With the salary cap situation the way it is, one would have to assume a blueliner is on the move- there's no way San Jose can afford to pay Huskins that sort of money to serve as a 7. Brad Lukowich was disappointing after the first twenty games of the season, and freeing up his $1.56 M salary would go a long way towards getting San Jose's offseason back to a manageable level. Things look pretty cloudy as of 3 PM Wednesday.
As for Huskins, it's hard to analyze the validity of the deal considering he didn't play much with the team this season. At first glance however, I think Wilson is overpaying for a guy who is just coming off a $600 K contract and was injured for most of last season. The belief that DW tends to stay away from the overpayment frenzy of July 1st may come into question if Huskins struggles next season.
Recent Career (courtesy of Yahoo Sports)
|Career Totals (Full)||142||6||22||28||26||100||1||1||0||0||2||0||82||.073|
As Teas has mentioned in the comments, Huskins is a stay at home defenseman. His stat line from 2007-2008 shows as much, as Huskins notched a +23 during the regular season. How much of that was a product of being sheltered by Pronger and Niedermayer (i.e. seeing easier minutes against a lower class of forwards) is up for debate.
If Lukowich is moved it may be an upgrade in personnel, but the salary cap situation is still of primary concern.
[Update 7/2]: Arthur from Anaheim Calling has a very informative piece on Huskins.

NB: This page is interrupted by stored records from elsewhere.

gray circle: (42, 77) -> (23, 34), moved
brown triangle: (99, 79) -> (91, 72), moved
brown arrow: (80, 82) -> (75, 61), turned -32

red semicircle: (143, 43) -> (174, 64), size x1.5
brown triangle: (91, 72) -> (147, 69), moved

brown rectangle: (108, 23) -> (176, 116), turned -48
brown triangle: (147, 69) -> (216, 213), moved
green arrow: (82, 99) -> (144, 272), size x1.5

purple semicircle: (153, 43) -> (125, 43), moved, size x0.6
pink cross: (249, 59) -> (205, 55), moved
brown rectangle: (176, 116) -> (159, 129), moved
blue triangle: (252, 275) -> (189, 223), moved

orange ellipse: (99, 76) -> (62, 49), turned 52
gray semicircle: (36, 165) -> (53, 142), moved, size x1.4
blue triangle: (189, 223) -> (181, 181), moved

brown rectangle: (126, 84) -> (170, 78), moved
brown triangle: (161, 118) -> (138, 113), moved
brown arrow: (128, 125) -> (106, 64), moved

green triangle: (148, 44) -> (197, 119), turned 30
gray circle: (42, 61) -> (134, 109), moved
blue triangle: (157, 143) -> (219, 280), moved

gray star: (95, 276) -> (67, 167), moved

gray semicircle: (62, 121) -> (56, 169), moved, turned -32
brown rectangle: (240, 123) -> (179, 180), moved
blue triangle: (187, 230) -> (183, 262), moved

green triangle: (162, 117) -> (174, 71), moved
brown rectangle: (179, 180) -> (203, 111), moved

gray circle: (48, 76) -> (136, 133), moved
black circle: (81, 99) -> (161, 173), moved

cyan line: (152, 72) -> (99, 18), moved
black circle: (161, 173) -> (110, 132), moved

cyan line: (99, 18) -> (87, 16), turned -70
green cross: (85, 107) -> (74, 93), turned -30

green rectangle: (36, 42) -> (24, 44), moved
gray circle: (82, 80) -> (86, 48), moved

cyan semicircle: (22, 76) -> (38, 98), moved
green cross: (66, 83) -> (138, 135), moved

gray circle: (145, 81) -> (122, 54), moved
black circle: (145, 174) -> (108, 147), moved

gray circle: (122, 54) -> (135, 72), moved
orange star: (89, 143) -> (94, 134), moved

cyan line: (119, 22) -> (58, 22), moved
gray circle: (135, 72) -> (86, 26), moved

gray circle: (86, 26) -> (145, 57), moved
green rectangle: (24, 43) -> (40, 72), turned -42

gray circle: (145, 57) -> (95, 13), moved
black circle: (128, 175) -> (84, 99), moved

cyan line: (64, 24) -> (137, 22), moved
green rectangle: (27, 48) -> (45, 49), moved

An excerpt follows:
As far as the price, I think he compares well with the 1.7M journeyman from this year: Marc Bergeron, Mathieu Dandenault, etc. When you consider he'll be taking the ice as 5th or 6th cheapest on a nightly basis, he's pretty solid at that price. He offers skating ability and experienced defensive-defense with the potential to use his 6'3" 215 lb frame more effectively. San Jose can find a first-contract guy with more upside, of course, but I don't think they want to take any risks going into another playoff run.
While I'm still not completely sold on paying Huskins $1.7 M per year considering his tenure in the NHL (three seasons), injury last year, and salary cap ramifications of the deal for San Jose, Arthur's analysis held my hand and guided me away from the ledge a bit. From the description he offers (as well as a conversation I had with my Ducks friend Joe), Huskins is not likely to be paired with Dan Boyle, as both players can be classified as "puck movers." This may cause a potential problem if Brad Lukowich is moved and a more defensive minded replacement is not brought in, but that's an issue I think we can put aside for now- it seems as if there are more pressing concerns at hand.
Thanks again Arthur.
[Update 7/2]: Digging through the BoC archives (always a treat), here's what Earl Sleek had to say about Huskins at the deadline:
Kent Huskins is a bit of a different story -- he was on the cup roster, but played a very depth role -- and that's probably where he belongs. Still, it's not hard to like Huskins (especially if you read Rudy's letter linked above) [Ed. Note: here is the link] so long as he's a bottom-pairing guy, which is assumedly where the Sharks would play him.
We're a bit spoiled in Anaheim when it comes to defenders, so maybe the bar is set a bit high, but still there was no disappointment in Huskins. He was solid enough in his sheltered minutes, and every once in a while he would pull off a spectacular 1-on-5 deke and stun the building (this is actually what I think of as "Huskins Time"). In terms of defenseman development, Huskins still feels pretty young -- he probably doesn't have the highest ceiling, but I think he's still improving.